Making Red Blood Cells

Vitamin B-12 and folate are the B vitamins your body needs to make red blood cells. Vitamin B-12 helps incorporate and retain folate in the red blood cells, and folate is needed to help with DNA formation. Vitamin B-6 makes hemoglobin, which transports the oxygen in your red blood cells. The B-100 supplement contains 100 micrograms of vitamin B-12, meeting 1,667 percent of the daily value; 100 milligrams of vitamin B-6, meeting 5,000 percent of the daily value; and 400 micrograms of folate, meeting 100 percent of the daily value.

Energy Production

When it comes to getting energy from the food you eat, you need all the B vitamins, not just vitamin B-12. They work together to help turn the carbs found in foods such as bread and fruit into glucose, which your cells then use for energy. The B vitamins also help your body metabolize protein and fat.

Neurological Function

The body also needs all the B vitamins for your nervous system. Vitamin B-12 plays an especially important role by helping maintain healthy nerve cells. Additionally, women of childbearing age need adequate amounts of folate in their diet to prevent defects of the brain or spine in their children.
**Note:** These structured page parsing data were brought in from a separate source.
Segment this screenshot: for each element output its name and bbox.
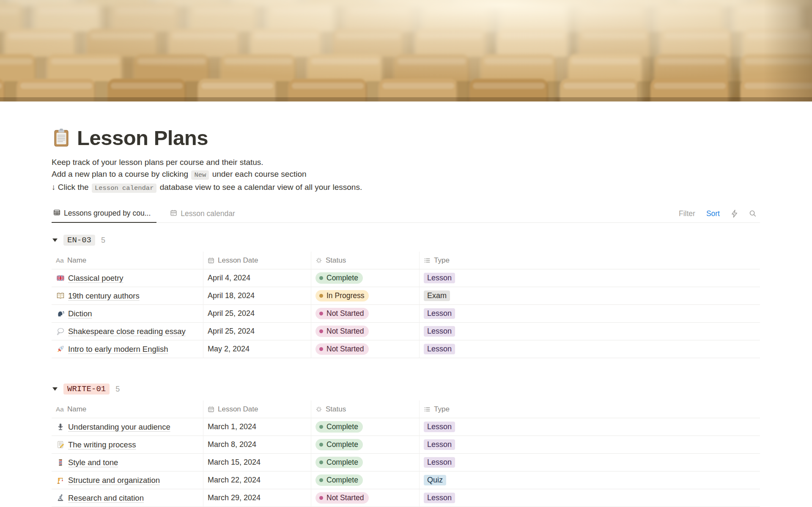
column-header-lesson-date[interactable]: Lesson Date [203,252,311,269]
name-cell[interactable]: The writing process [52,436,203,454]
type-cell[interactable]: Lesson [420,489,760,507]
status-badge[interactable]: Not Started [315,343,369,355]
status-label: Not Started [326,493,364,502]
column-header-status[interactable]: Status [311,252,420,269]
collapse-toggle-icon[interactable] [52,238,58,242]
status-badge[interactable]: Complete [315,474,363,486]
group-badge[interactable]: WRITE-01 [63,384,110,395]
lesson-date-cell[interactable]: April 4, 2024 [203,269,311,287]
lesson-date-cell[interactable]: March 29, 2024 [203,489,311,507]
lesson-title-link[interactable]: Diction [68,309,92,318]
status-badge[interactable]: Complete [315,272,363,284]
type-cell[interactable]: Lesson [420,269,760,287]
status-cell[interactable]: Complete [311,436,420,454]
status-cell[interactable]: Not Started [311,305,420,323]
status-cell[interactable]: Not Started [311,340,420,358]
type-cell[interactable]: Lesson [420,436,760,454]
table-row: Style and toneMarch 15, 2024CompleteLess… [52,454,760,471]
status-cell[interactable]: Complete [311,418,420,436]
table-row: The writing processMarch 8, 2024Complete… [52,436,760,454]
lesson-date-cell[interactable]: March 1, 2024 [203,418,311,436]
column-header-name[interactable]: AaName [52,252,203,269]
lesson-title-link[interactable]: Intro to early modern English [68,345,168,354]
sort-button[interactable]: Sort [706,209,720,218]
filter-button[interactable]: Filter [679,209,695,218]
column-header-type[interactable]: Type [420,400,760,418]
lesson-title-link[interactable]: Research and citation [68,493,144,503]
status-cell[interactable]: Complete [311,471,420,489]
column-header-label: Name [67,256,86,265]
status-cell[interactable]: In Progress [311,287,420,305]
type-cell[interactable]: Quiz [420,471,760,489]
status-burst-icon [315,406,322,413]
lesson-title-link[interactable]: Classical poetry [68,274,123,283]
lesson-date-cell[interactable]: April 25, 2024 [203,305,311,323]
type-badge[interactable]: Lesson [424,457,455,468]
status-badge[interactable]: Complete [315,457,363,468]
column-header-status[interactable]: Status [311,400,420,418]
type-cell[interactable]: Lesson [420,454,760,471]
status-cell[interactable]: Not Started [311,489,420,507]
status-badge[interactable]: Not Started [315,308,369,319]
lesson-date-cell[interactable]: March 22, 2024 [203,471,311,489]
name-cell[interactable]: Classical poetry [52,269,203,287]
group-section: EN-035AaNameLesson DateStatusTypeClassic… [52,233,760,358]
status-badge[interactable]: Not Started [315,492,369,504]
lesson-date-cell[interactable]: March 8, 2024 [203,436,311,454]
name-cell[interactable]: Research and citation [52,489,203,507]
name-cell[interactable]: Understanding your audience [52,418,203,436]
search-icon[interactable] [749,210,757,217]
lesson-title-link[interactable]: Shakespeare close reading essay [68,327,186,336]
tab-lesson-calendar[interactable]: Lesson calendar [168,205,236,223]
table-row: Research and citationMarch 29, 2024Not S… [52,489,760,507]
type-badge[interactable]: Lesson [424,422,455,432]
type-badge[interactable]: Quiz [424,475,446,485]
lesson-title-link[interactable]: The writing process [68,440,136,449]
collapse-toggle-icon[interactable] [52,387,58,391]
type-badge[interactable]: Lesson [424,326,455,337]
lesson-date-cell[interactable]: March 15, 2024 [203,454,311,471]
column-header-name[interactable]: AaName [52,400,203,418]
status-badge[interactable]: Not Started [315,326,369,337]
lesson-title-link[interactable]: Style and tone [68,458,118,467]
lesson-date: March 29, 2024 [208,493,261,502]
name-cell[interactable]: 19th century authors [52,287,203,305]
lesson-date-cell[interactable]: April 25, 2024 [203,323,311,340]
name-cell[interactable]: Intro to early modern English [52,340,203,358]
lesson-date-cell[interactable]: April 18, 2024 [203,287,311,305]
type-badge[interactable]: Lesson [424,273,455,283]
type-cell[interactable]: Lesson [420,340,760,358]
status-cell[interactable]: Complete [311,454,420,471]
name-cell[interactable]: Diction [52,305,203,323]
status-badge[interactable]: Complete [315,421,363,433]
status-cell[interactable]: Not Started [311,323,420,340]
type-cell[interactable]: Exam [420,287,760,305]
type-badge[interactable]: Lesson [424,493,455,503]
lesson-date-cell[interactable]: May 2, 2024 [203,340,311,358]
column-header-type[interactable]: Type [420,252,760,269]
type-badge[interactable]: Exam [424,290,450,301]
group-badge[interactable]: EN-03 [63,235,95,246]
type-cell[interactable]: Lesson [420,418,760,436]
column-header-lesson-date[interactable]: Lesson Date [203,400,311,418]
name-cell[interactable]: Shakespeare close reading essay [52,323,203,340]
type-badge[interactable]: Lesson [424,344,455,354]
lesson-date: April 4, 2024 [208,274,250,282]
name-cell[interactable]: Structure and organization [52,471,203,489]
type-badge[interactable]: Lesson [424,439,455,450]
type-cell[interactable]: Lesson [420,305,760,323]
type-cell[interactable]: Lesson [420,323,760,340]
list-icon [424,406,431,413]
lesson-title-link[interactable]: Understanding your audience [68,422,170,432]
status-cell[interactable]: Complete [311,269,420,287]
name-cell[interactable]: Style and tone [52,454,203,471]
tab-lessons-grouped[interactable]: Lessons grouped by cou... [52,205,156,223]
lightning-icon[interactable] [731,210,738,218]
lesson-title-link[interactable]: 19th century authors [68,291,140,301]
column-header-label: Status [326,405,346,414]
type-badge[interactable]: Lesson [424,308,455,319]
status-badge[interactable]: In Progress [315,290,369,301]
lesson-title-link[interactable]: Structure and organization [68,476,160,485]
description-line-3: ↓ Click the Lesson calendar database vie… [52,181,760,194]
status-badge[interactable]: Complete [315,439,363,450]
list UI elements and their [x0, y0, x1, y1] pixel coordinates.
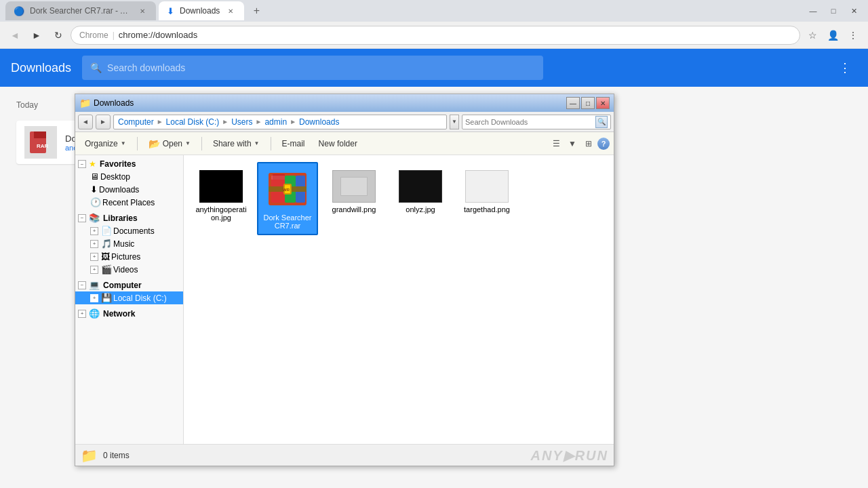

Thiamine, also known as vitamin B-1, is necessary for muscle contraction and nerve signals. The B-100 complex contains 100 milligrams of thiamine, meeting 6,667 percent of the daily value.

Supplements Versus Food

The B vitamins are found in a variety of different foods including meats, fish, eggs, leafy greens and beans, and supplements may not be necessary if you eat a varied diet. Your body does not store B vitamins, and if you consume more than you need they are eliminated in your urine. The B-100 complex contains amounts well above the recommended levels, and you are more than likely flushing most of those vitamins down the toilet. Vitamin B-12 is only found in animal products, and deficiencies can occur in people who abstain from eating animal foods such as vegans. Vitamin B-12 also requires intrinsic factor for absorption, which is lacking in some people. In both instances, vitamin B-12 supplementation may be necessary. If you think you are deficient, ask your doctor before supplementing.